Reputation: 5793
I'm trying to use AWS Machine Learning batch processes from a python project. I'm using boto3. I am getting this failure message in the response.
There was an error trying to parse the schema: \'Can not deserialize instance of boolean out of START_ARRAY token\n at [Source: java.io.StringReader@60618eb4; line: 1, column: 2] (through reference chain: com.amazon.eml.dp.recordset.SchemaPojo["dataFileContainsHeader"])\
The .csv file I am using works. I know this because it worked through the console process.
Here is my code; it is a function within a django model which holds the url to the file to be processed (input_file):
def create_data_source_from_s3(self):
attributes = []
attribute = { "fieldName": "Var1", "fieldType": "CATEGORICAL" }
attributes.append(attribute)
attribute = { "fieldName": "Var2", "fieldType": "CATEGORICAL" }
attributes.append(attribute)
attribute = { "fieldName": "Var3", "fieldType": "NUMERIC" }
attributes.append(attribute)
attribute = { "fieldName": "Var4", "fieldType": "CATEGORICAL" }
attributes.append(attribute)
attribute = { "fieldName": "Var5", "fieldType": "CATEGORICAL" }
attributes.append(attribute)
attribute = { "fieldName": "Var6", "fieldType": "CATEGORICAL" }
attributes.append(attribute)
dataSchema = {}
dataSchema['version'] = '1.0'
dataSchema['dataFormat'] = 'CSV'
dataSchema['attributes'] = attributes
dataSchema["targetFieldName"] = "Var6"
dataSchema["dataFileContainsHeader"] = True,
json_data = json.dumps(dataSchema)
client = boto3.client('machinelearning', region_name=settings.region, aws_access_key_id=settings.aws_access_key_id, aws_secret_access_key=settings.aws_secret_access_key)
#create a datasource
return client.create_data_source_from_s3(
DataSourceId=self.input_file.name,
DataSourceName=self.input_file.name,
DataSpec={
'DataLocationS3': 's3://' + settings.AWS_S3_BUCKET_NAME + '/' + self.input_file.name,
'DataSchema': json_data,
},
ComputeStatistics=True
)
Any ideas what I'm doing wrong?
Upvotes: 0
Views: 257
Reputation: 10101
Remove the comma
dataSchema["dataFileContainsHeader"] = True,
This is causing Python to think that you are adding a tuple. So your dataSchema actually contains (True, )

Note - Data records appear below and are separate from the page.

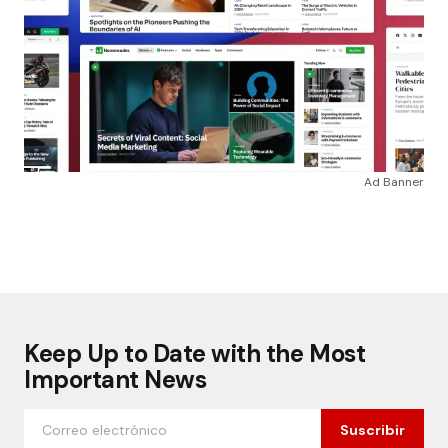
Ad Banner
Keep Up to Date with the Most
Important News
Suscribir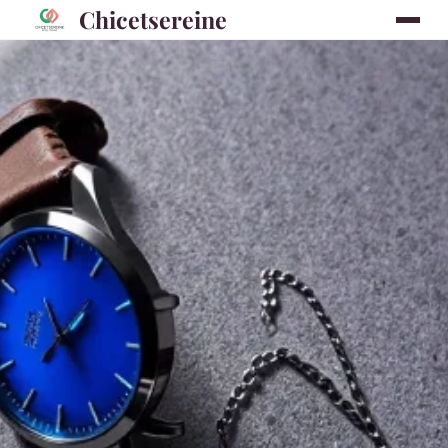
Chicetsereine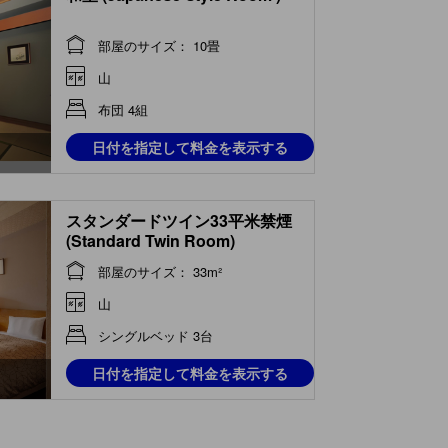
部屋のサイズ： 10畳
山
布団 4組
日付を指定して料金を表示する
スタンダードツイン33平米禁煙
(Standard Twin Room)
部屋のサイズ： 33m²
山
シングルベッド 3台
日付を指定して料金を表示する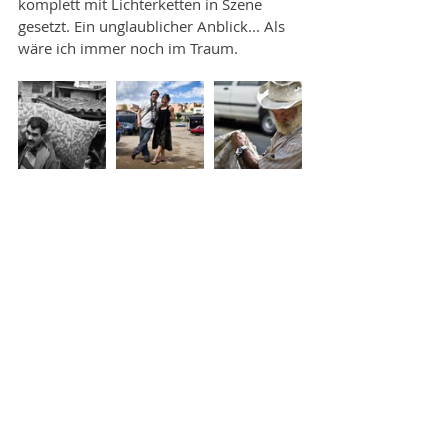
komplett mit Lichterketten in Szene 
gesetzt. Ein unglaublicher Anblick... Als 
wäre ich immer noch im Traum.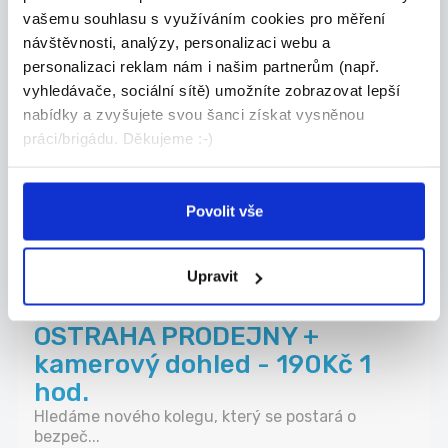
28.07.2026
vašemu souhlasu s využíváním cookies pro měření
Úklidový pracovník -
návštěvnosti, analýzy, personalizaci webu a
personalizaci reklam nám i našim partnerům (např.
MORAVSKÁ OSTRAVA (A869)
vyhledávače, sociální sítě) umožníte zobrazovat lepší
Do našeho týmu hledáme spolehlivou a pečlivou
nabídky a zvyšujete svou šanci získat vysněnou
pr...
práci/brigádu. Děkujeme :-)
Ostrava
B+N Czech Republic Facility Services s.r.o.
Povolit vše
Upravit
30.07.2026
OSTRAHA PRODEJNY +
kamerový dohled - 190Kč 1
hod.
Hledáme nového kolegu, který se postará o
bezpeč...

and your output looks like this
{"dataFileContainsHeader": [true], "attributes": [{"fieldName": "Var1", "fieldType": "CATEGORICAL"}, {"fieldName": "Var2", "fieldType": "CATEGORICAL"}, {"fieldName": "Var3", "fieldType": "NUMERIC"}, {"fieldName": "Var4", "fieldType": "CATEGORICAL"}, {"fieldName": "Var5", "fieldType": "CATEGORICAL"}, {"fieldName": "Var6", "fieldType": "CATEGORICAL"}], "version": "1.0", "dataFormat": "CSV", "targetFieldName": "Var6"}
AWS is instead expecting something like this
"dataFileContainsHeader": true
Upvotes: 2